U.S. law and regulatory structure continue to impede the ability of U.S. airlines to achieve sustained earnings and to compete in the global economy, Glenn Tilton, chairman, Air Transport Association (ATA) and chair and CEO of United Airlines said in recent policy remarks to the American Bar Association (ABA). The airlines are experiencing the greatest drop in revenue and credit availability in the industry’s history and a patchwork of counterproductive regulation, Tilton believes.
Tilton urged the government to invest in modernizing the air traffic control system and questioned the direction of government policy. “There has been little to no progress in globalizing the business environment in which we operate… an environment as you well know, that inhibits our ability to make business decisions considered “essential” and “normal” in any other industry.”
“No one denies that commercial airlines play an important and permanent role in contributing to the US economy. We enable commerce and tourism, we create jobs, connect small communities and large cities to the world – and we contribute 8 percent of global GDP. In that context, it sounds like an industry you might want to consider for your children’s college fund … or, perhaps not.”
“This is an industry that epitomizes the definition of dilemma. Although we provide absolutely essential service to the public and we enable tremendous collateral wealth creation – we have been systemically incapable of earning our own cost of capital. Although we are constrained by regulation from taking the necessary actions to strengthen our businesses, actions that could provide investment in product and services – we are asked to believe the current regulatory environment is intended to “protect” the industry.
Protect the industry from what, Tilton asked, questioning the lack of serious discussion of the airline industry’s all-too real problems.
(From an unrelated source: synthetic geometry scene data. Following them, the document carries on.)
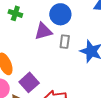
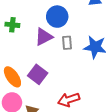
purple square: (29, 82) -> (38, 74), moved

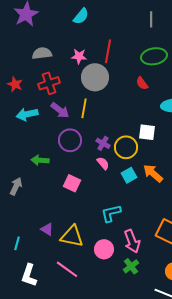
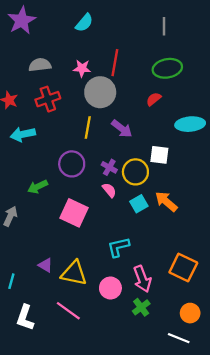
red semicircle: (142, 83) -> (154, 99), turned 88
purple arrow: (60, 110) -> (122, 129), moved
green arrow: (40, 160) -> (38, 187), turned -30
pink square: (72, 183) -> (74, 213), size x1.4

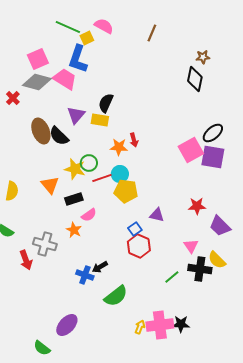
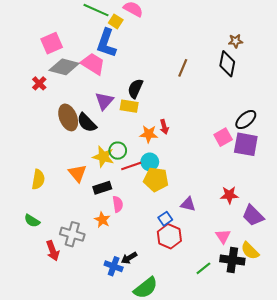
brown line: (152, 33) -> (183, 68), moved
yellow square: (87, 38) -> (116, 21), turned -32
pink square: (38, 59) -> (52, 43), moved
pink square: (191, 150) -> (223, 137), size x0.7
pink semicircle: (89, 215) -> (118, 204), turned -63

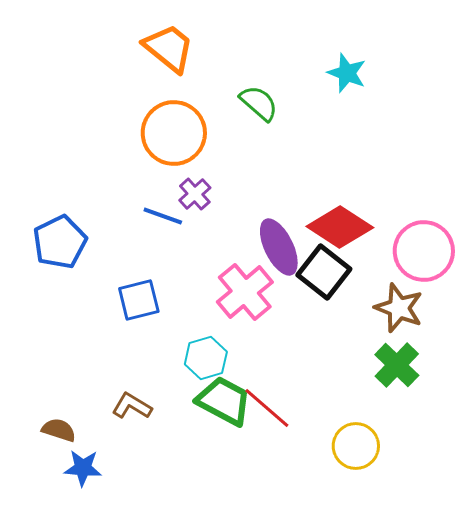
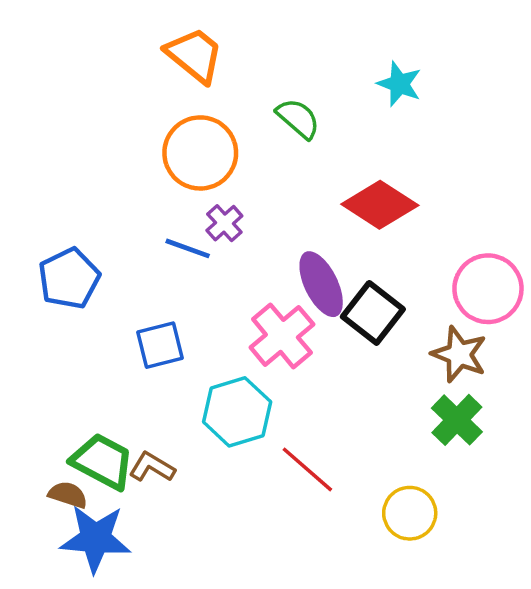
red diamond: (340, 227) -> (380, 205), moved
cyan hexagon: (206, 358) -> (237, 412), size x1.4
green trapezoid: (224, 401) -> (102, 461), moved
blue star: (83, 468) -> (96, 538), size x1.6

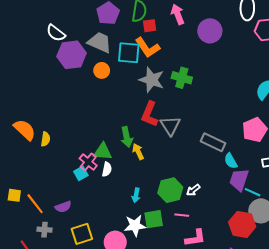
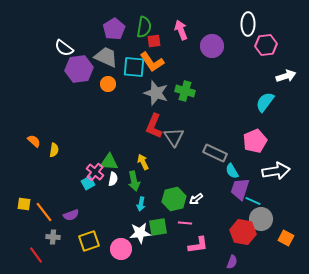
orange semicircle: (25, 130) -> (34, 141), size x0.6
green arrow: (127, 137) -> (134, 181), moved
He noted that $8 billion has been allocated for development of rapid rail services as part of the Federal Stimulus bill but nothing for air traffic control modernization.
“Over the past two years, the industry is expected to lose close to $28 billion dollars. In comparison, in 2001 to 2002, as a result of 9/11, the industry lost a combined $24 billion dollars. We face historic capacity declines. With demand down, yields are also under pressure all across the globe. This year alone, IATA projects that $80 billion in revenue will disappear. In addition, we face tough credit markets.”
“We are experiencing the greatest drop in revenue and credit availability in this industry’s history. The industry is doing the work it can to build cash reserves and initiate liquidity actions across the spectrum of rather constrained opportunity. But, this does not help build long-term and healthy balance sheets for an industry that has “systemically failed to earn its cost of capital.”
Airlines are facing “creeping” protectionism and “re-regulation” proposals that restrict its ability to manage the industry in a sustainable way, Tilton warns. “Regardless of all the challenges this industry continues to confront, we have those who consider and propose actions to further impede the industry’s ability to compete and grow.”
Tilton believes global markets demand business models that allow for capital investment, consolidation and cross border ventures.” We have a couple of options: either return to a period of full regulation, or get out of the way and let airlines operate like any other global industry. As an industry, we are fragmented, with serious limitations to our ability to invest, merge or cooperate. As such we must work through the regulatory patchwork that exists today to find creative opportunities to profitably meet our customers’ needs.”
“We will continue to do our part – and we need policymakers and governments to work with us – to partner with us – across the globe to put policies in place that address the business and regulatory challenges, put critical infrastructure in place, and allow us to meet the demands that will be placed on us,” Tilton argued, urging review of anti trust laws impacting airlines ability to compete globally.
“Regulatory complexity and constraints should not prevent us from attracting foreign capital or investing in non-U.S. airlines, opportunities available to other global industries,” Tilton said. “This industry was “deregulated” more than 30 years ago, yet the nonsensical constraints on this industry remain and must be removed.”
“To compete globally – and create a sustainable enterprise -- we need to stop “protecting” this industry. What are we protecting it from? Growth? Profitability? New jobs?
Global competitiveness? Those are protections we can do without,” Tilton concluded.